** Opening DATA FOR THE TASK block **
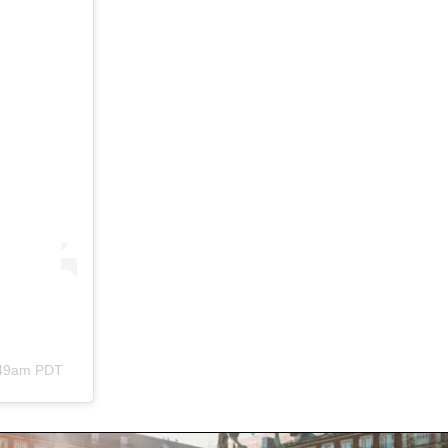
:49am PDT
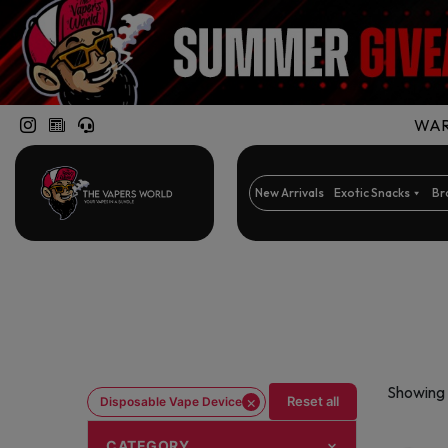
WARN
New Arrivals
Exotic Snacks
Br
Showing 
×
Reset all
Disposable Vape Device
CATEGORY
** Closing DATA FOR THE TASK block **
▶ [ABOUT THIS EXERCISE] Return the line that contains "Exotic Snacks", along with every line after it in the data above, exactly and with nothing else.

▶ [FINISHED TASK]
Exotic Snacks
Br
Showing 
×
Reset all
Disposable Vape Device
CATEGORY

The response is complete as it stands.